Встреча со старым другом детства была бесконечно радостной для нас обоих. После спектакля, на который мы пошли уже вместе, мы до самого утра бродили по уснувшей Москве, делились пережитым, мечтали о будущем. Театр продолжал нас увлекать, и мы решили работать дальше совместно. Но для нас огромную важность представлял вопрос: куда идти? Мы могли, конечно, войти в сложившийся, почтенный театральный организм. Но мы были молоды, наши сердца были захвачены и увлечены революцией.
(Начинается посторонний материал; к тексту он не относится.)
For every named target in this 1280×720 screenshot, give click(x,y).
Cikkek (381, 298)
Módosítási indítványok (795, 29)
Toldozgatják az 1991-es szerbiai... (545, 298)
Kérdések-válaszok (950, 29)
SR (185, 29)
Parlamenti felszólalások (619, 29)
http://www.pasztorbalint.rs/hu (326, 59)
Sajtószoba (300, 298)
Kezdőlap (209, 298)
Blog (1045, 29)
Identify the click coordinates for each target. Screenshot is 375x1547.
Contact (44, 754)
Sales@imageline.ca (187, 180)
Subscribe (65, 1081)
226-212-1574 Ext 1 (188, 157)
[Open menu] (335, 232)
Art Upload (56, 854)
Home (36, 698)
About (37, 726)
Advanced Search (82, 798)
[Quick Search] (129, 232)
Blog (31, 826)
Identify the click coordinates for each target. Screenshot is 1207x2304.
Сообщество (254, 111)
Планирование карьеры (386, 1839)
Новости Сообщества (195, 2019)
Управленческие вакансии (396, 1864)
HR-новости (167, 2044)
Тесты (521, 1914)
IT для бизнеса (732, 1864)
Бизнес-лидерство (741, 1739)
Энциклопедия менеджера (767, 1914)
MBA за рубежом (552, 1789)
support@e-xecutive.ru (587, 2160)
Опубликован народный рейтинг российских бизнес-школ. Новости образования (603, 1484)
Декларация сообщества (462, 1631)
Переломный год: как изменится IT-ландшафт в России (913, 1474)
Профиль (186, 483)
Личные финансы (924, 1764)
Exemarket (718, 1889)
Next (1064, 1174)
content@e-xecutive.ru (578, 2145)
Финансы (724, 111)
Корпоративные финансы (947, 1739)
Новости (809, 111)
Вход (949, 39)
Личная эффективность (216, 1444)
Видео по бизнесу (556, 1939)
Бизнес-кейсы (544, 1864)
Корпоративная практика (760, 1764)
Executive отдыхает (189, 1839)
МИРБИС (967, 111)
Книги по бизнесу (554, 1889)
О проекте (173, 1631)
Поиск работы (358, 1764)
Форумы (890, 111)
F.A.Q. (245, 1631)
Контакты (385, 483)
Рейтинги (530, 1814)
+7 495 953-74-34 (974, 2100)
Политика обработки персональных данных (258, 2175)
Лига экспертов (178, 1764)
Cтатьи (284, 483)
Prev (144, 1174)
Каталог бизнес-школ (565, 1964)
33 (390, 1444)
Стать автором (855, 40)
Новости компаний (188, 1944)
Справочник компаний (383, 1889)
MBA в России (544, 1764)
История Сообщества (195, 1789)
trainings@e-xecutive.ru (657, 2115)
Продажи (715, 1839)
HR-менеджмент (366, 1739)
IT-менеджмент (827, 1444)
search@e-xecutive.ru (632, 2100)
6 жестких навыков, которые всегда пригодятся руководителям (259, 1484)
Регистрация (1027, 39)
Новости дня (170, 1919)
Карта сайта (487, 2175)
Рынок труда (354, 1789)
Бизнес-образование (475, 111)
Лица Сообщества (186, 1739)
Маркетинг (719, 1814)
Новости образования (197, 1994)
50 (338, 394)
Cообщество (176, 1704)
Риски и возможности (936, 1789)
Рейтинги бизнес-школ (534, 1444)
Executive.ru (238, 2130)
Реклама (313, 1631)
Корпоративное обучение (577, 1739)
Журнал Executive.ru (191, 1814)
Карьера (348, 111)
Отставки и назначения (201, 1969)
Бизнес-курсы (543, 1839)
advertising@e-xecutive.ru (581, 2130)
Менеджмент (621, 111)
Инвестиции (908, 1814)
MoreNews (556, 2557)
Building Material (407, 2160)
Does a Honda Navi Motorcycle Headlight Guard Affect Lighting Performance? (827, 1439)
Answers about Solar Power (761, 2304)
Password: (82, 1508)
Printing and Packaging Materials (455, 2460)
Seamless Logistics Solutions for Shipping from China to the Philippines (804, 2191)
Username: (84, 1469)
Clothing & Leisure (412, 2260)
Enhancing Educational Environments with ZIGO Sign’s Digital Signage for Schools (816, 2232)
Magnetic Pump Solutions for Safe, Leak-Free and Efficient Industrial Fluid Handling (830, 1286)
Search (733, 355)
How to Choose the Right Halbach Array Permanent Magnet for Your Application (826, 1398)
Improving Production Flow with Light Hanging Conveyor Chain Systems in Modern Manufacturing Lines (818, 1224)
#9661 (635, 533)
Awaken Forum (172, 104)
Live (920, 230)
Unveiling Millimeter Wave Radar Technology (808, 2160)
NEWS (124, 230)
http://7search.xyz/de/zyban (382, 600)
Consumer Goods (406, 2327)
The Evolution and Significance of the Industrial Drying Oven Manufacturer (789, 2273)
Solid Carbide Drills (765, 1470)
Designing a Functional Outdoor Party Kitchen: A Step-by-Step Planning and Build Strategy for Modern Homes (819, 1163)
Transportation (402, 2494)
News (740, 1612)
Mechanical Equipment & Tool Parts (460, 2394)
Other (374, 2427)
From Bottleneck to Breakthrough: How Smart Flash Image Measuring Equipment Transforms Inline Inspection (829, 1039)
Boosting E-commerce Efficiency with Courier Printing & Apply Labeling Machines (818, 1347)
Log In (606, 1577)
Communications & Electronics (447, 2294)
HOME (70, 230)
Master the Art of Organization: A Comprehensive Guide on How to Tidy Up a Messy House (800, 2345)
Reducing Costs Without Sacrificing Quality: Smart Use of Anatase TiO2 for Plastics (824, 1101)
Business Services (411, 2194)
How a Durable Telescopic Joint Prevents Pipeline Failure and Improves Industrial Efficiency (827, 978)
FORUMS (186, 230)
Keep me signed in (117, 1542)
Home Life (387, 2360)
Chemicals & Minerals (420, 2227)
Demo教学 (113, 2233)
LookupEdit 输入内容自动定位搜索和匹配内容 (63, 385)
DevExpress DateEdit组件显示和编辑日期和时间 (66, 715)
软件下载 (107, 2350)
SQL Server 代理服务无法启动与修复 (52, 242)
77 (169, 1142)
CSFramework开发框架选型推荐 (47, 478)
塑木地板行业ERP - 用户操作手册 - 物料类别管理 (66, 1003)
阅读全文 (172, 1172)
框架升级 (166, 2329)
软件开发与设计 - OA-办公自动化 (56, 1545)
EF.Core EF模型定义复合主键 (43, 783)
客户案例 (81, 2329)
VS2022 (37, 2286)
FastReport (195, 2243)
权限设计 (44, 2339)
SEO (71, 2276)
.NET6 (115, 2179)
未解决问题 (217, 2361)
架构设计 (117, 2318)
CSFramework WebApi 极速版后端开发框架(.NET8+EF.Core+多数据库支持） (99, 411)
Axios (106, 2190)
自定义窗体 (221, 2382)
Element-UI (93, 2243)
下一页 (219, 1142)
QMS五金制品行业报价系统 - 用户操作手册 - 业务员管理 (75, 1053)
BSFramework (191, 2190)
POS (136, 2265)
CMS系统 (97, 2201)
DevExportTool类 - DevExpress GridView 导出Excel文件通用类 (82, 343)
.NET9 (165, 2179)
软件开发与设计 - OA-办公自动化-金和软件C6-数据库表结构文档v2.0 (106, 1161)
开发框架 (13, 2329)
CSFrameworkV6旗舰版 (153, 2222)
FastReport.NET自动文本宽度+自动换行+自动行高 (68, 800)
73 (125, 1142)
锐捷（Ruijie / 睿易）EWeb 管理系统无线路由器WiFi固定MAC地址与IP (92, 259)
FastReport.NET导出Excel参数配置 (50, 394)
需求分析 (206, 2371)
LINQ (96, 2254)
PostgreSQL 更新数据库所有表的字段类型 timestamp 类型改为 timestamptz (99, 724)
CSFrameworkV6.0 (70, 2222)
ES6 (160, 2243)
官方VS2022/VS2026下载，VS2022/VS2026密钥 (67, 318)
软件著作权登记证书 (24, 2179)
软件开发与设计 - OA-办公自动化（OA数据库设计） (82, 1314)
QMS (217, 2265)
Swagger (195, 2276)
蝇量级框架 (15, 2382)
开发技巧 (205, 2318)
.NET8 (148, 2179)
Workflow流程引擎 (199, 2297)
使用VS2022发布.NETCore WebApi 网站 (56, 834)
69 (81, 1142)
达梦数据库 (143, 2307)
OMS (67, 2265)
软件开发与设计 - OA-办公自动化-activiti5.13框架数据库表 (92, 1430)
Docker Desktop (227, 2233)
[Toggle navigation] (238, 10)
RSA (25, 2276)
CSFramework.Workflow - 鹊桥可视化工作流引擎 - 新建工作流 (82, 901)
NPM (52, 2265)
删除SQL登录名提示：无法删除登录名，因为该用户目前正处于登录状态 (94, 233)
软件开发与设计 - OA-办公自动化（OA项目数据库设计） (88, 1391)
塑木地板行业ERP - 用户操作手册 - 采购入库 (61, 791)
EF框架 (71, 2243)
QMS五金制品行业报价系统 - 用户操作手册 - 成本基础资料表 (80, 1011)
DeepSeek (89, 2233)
Нам хотелось служить такому искусству, которое отвечало бы боевым настроениям времени, которое было бы оружием в революционной борьбе. Мы хотели быть немедленно полезными общему делу!
Ах, как мне памятна эта ночь на Никитском бульваре — ночь, которая решила нашу судьбу в искусстве и определила нашу дальнейшую дорогу!
Решение Эйзенштейна идти в революционный театр было закономерным и глубоко органичным. Еще в детстве его волновали и увлекали эпохи великих революционных потрясений. «История французской революции» Минье, о которой я уже говорил, карикатуры Домье и Андре Жилля, фотографии опрокинутой Вандомской колонны, титанические фигуры Марата и Робеспьера, наконец, страстная проповедь Виктора Гюго — проповедь социальной справедливости — были одними из самых ярких впечатлений детства и ранней юности Эйзенштейна; позже, по его собственному признанию, на смену эпопеям Дюма выступает эпопея «Ругон-Маккаров» Золя, забирающая в свои цепкие лапы не только юношу, но уже начинающего совсем бессознательно формироваться будущего художника.
События Октября по-новому раскрыли перед ним мир, облекли в плоть и кровь отвлеченные понятия добра и зла, справедливости и несправедливости.
Мы решили поступить в Первый Рабочий театр Пролеткульта. Эйзенштейн в качестве художника-декоратора, я — студийца-актера. Дебют Эйзенштейна в этом театре был ярким и своеобразным. Он сразу заставил говорить о себе всю театральную Москву. В качестве художника он оформил спектакль «Мексиканец» по рассказу Джека Лондона. Декорации и костюмы, удачно созданные Эйзенштейном, не только предрешили успех спектакля, но и определили все его режиссерское решение. Надо сказать, что потом, когда он уже утвердил себя в положении режиссера-постановщика, профессия художника ему все время как бы сопутствовала: давая как режиссер точнейшие задания по декорациям, гриму и костюмам, он фактически воплощал в себе эту вторую профессию художника и делал все за него.
Вероятно, не многие хорошо представляют себе суровую, холодную и голодную Москву того времени. Несмотря на эти трудности и лишения, тяга к культуре, к искусству была огромна. Закладывались основы нового, революционного искусства.